Stored data entries
+ + + +

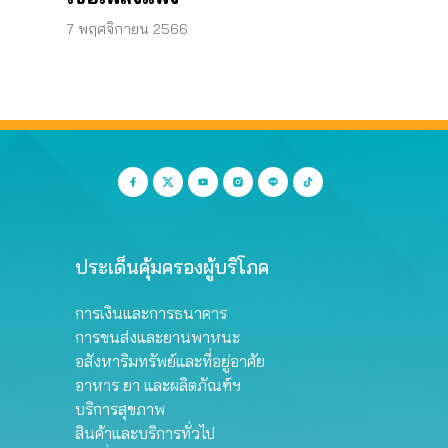
–
7 พฤศจิกายน 2566
ประเด็นคุ้มครองผู้บริโภค
การเงินและการธนาคาร
การขนส่งและยานพาหนะ
อสังหาริมทรัพย์และที่อยู่อาศัย
อาหาร ยา และผลิตภัณฑ์ฯ
บริการสุขภาพ
สินค้าและบริการทั่วไป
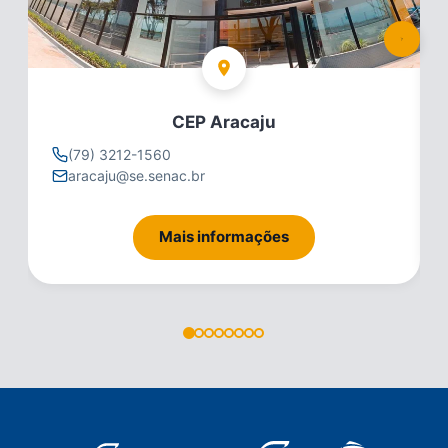
CEP Aracaju
(79) 3212-1560
aracaju@se.senac.br
Mais informações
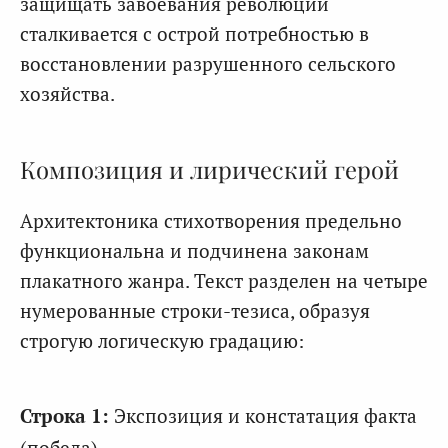
защищать завоевания революции
сталкивается с острой потребностью в
восстановлении разрушенного сельского
хозяйства.
Композиция и лирический герой
Архитектоника стихотворения предельно
функциональна и подчинена законам
плакатного жанра. Текст разделен на четыре
нумерованные строки-тезиса, образуя
строгую логическую градацию:
Строка 1:
Экспозиция и констатация факта
(победа).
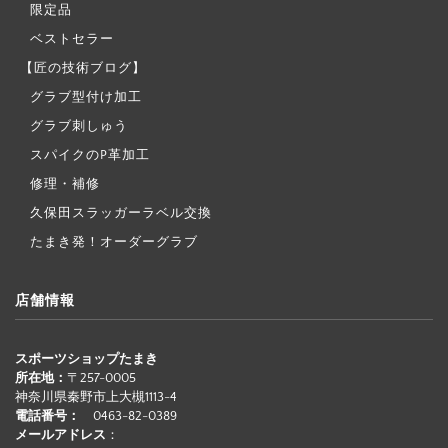
限定品
ベストセラー
【匠の技術ブログ】
グラブ型付け加工
グラブ刺しゅう
スパイクのP革加工
修理・補修
久保田スラッガーラベル交換
たまき発！オーダーグラブ
店舗情報
スポーツショップたまき
所在地：
〒257-0005
神奈川県秦野市上大槻1113-4
電話番号：
0463-82-0389
メールアドレス
：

+ + + +

Work instruction. Return every line above exactly, omitting images.

Task answer.
–
7 พฤศจิกายน 2566
ประเด็นคุ้มครองผู้บริโภค
การเงินและการธนาคาร
การขนส่งและยานพาหนะ
อสังหาริมทรัพย์และที่อยู่อาศัย
อาหาร ยา และผลิตภัณฑ์ฯ
บริการสุขภาพ
สินค้าและบริการทั่วไป
CEP Aracaju
(79) 3212-1560
aracaju@se.senac.br
Mais informações
защищать завоевания революции
сталкивается с острой потребностью в
восстановлении разрушенного сельского
хозяйства.
Композиция и лирический герой
Архитектоника стихотворения предельно
функциональна и подчинена законам
плакатного жанра. Текст разделен на четыре
нумерованные строки-тезиса, образуя
строгую логическую градацию:
Строка 1:
Экспозиция и констатация факта
(победа).
限定品
ベストセラー
【匠の技術ブログ】
グラブ型付け加工
グラブ刺しゅう
スパイクのP革加工
修理・補修
久保田スラッガーラベル交換
たまき発！オーダーグラブ
店舗情報
スポーツショップたまき
所在地：
〒257-0005
神奈川県秦野市上大槻1113-4
電話番号：
0463-82-0389
メールアドレス
：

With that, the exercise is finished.